§ DATA PROVIDED
• • • • •

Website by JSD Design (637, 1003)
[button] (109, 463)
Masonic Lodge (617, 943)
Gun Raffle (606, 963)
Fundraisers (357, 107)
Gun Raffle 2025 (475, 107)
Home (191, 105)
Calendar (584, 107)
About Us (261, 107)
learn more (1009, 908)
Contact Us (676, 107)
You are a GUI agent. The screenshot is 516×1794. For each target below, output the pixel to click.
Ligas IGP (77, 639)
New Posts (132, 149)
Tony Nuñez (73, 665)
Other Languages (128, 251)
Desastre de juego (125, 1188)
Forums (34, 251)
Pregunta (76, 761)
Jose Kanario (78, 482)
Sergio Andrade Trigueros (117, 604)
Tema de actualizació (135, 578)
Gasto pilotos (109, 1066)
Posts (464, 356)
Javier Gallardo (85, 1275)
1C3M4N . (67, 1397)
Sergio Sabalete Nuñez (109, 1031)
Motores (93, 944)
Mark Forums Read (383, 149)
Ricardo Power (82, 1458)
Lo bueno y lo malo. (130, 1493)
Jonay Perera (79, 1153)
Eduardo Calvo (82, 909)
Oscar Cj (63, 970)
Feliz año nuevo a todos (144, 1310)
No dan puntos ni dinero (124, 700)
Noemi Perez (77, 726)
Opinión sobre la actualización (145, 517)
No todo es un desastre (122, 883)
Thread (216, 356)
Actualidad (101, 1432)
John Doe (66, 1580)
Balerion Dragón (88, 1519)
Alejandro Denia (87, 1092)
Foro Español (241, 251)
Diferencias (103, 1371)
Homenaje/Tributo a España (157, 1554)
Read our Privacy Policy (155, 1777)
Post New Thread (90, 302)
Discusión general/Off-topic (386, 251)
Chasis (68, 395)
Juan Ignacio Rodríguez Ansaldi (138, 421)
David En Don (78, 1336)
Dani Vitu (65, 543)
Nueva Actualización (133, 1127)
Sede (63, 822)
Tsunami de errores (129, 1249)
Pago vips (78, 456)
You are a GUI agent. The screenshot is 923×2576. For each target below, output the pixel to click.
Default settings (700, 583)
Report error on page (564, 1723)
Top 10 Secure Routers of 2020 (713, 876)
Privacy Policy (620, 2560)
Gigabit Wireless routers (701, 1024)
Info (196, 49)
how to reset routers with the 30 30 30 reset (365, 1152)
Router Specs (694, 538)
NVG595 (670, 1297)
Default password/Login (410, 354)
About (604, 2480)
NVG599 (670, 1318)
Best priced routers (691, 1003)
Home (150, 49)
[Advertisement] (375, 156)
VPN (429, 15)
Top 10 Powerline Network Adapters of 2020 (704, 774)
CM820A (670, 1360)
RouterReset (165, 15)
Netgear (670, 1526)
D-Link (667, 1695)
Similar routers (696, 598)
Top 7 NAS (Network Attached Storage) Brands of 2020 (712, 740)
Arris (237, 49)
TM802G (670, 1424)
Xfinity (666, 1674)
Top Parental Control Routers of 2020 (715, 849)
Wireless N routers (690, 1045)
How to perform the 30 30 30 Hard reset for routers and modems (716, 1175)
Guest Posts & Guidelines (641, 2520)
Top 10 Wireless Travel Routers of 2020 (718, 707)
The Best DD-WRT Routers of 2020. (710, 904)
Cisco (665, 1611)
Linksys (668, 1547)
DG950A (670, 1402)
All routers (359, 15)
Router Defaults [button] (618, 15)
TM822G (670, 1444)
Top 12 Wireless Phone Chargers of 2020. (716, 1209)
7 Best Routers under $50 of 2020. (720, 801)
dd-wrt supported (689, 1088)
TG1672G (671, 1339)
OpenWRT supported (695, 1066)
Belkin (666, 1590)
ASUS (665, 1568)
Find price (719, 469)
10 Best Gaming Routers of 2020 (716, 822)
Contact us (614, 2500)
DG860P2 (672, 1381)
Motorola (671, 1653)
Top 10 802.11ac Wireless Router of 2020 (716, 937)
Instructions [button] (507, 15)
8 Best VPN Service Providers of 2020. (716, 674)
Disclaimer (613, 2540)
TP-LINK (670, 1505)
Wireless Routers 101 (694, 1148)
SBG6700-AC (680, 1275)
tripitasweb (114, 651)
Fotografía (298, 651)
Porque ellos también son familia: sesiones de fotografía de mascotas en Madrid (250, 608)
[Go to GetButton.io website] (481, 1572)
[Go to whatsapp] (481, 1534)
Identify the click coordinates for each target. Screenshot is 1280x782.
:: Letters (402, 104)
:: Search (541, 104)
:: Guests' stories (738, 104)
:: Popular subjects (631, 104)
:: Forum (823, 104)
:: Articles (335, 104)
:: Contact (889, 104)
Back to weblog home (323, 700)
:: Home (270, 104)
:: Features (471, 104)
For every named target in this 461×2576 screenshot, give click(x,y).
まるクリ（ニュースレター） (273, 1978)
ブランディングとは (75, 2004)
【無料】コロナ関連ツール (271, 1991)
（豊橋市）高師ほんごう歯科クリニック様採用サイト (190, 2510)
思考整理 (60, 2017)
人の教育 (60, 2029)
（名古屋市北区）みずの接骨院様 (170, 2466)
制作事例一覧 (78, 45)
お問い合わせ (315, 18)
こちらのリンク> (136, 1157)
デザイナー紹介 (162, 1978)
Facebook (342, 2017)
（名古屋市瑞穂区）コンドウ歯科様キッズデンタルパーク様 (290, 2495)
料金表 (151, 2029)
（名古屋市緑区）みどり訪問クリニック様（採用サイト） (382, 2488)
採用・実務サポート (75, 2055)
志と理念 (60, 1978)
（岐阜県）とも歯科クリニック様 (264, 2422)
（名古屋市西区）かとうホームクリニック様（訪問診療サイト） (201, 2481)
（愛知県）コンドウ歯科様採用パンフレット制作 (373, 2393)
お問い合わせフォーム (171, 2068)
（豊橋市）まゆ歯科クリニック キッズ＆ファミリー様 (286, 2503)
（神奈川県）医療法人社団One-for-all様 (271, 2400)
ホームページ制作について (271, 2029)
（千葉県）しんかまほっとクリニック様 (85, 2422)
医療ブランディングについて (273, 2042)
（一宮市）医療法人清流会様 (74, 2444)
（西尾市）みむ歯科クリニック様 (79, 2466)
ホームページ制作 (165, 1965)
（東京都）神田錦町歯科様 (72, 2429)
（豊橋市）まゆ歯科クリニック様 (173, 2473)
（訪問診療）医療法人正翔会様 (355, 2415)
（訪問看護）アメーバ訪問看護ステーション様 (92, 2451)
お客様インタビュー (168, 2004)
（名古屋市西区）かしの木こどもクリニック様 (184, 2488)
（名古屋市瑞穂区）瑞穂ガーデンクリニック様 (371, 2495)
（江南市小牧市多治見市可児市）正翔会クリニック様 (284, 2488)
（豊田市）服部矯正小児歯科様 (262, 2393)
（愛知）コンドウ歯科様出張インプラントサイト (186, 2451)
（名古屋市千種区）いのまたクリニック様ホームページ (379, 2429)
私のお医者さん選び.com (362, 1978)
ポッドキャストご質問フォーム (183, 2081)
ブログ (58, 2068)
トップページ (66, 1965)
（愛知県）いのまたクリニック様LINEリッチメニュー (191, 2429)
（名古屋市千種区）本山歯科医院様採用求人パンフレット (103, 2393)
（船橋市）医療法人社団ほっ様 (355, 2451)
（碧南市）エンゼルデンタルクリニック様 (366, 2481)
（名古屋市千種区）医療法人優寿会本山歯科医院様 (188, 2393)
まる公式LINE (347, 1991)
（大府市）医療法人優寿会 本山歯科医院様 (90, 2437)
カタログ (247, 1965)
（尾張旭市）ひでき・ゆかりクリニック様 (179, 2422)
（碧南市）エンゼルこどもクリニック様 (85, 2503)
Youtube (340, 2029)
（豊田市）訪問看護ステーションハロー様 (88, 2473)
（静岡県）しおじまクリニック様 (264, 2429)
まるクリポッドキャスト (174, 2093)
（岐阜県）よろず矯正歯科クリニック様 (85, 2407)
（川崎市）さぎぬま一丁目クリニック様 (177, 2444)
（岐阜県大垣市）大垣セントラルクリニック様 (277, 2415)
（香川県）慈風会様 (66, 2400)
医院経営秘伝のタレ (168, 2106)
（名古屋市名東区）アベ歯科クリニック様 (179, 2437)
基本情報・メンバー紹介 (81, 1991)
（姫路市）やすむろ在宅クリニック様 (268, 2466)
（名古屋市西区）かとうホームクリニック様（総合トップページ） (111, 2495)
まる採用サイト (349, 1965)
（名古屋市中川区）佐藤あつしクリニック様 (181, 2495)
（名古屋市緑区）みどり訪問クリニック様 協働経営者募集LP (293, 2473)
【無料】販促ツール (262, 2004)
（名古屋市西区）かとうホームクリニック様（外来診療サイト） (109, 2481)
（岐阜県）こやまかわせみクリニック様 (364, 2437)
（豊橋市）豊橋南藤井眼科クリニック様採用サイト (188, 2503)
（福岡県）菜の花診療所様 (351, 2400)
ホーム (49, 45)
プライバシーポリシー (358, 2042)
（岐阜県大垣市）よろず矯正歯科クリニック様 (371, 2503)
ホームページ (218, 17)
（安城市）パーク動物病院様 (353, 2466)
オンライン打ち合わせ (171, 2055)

• • • • •

§ PROMPT
Every line where "Network" appears must be returned from the listing above.

§ ANSWER FOR THE TASK
Top 10 Powerline Network Adapters of 2020 (704, 774)
Top 7 NAS (Network Attached Storage) Brands of 2020 (712, 740)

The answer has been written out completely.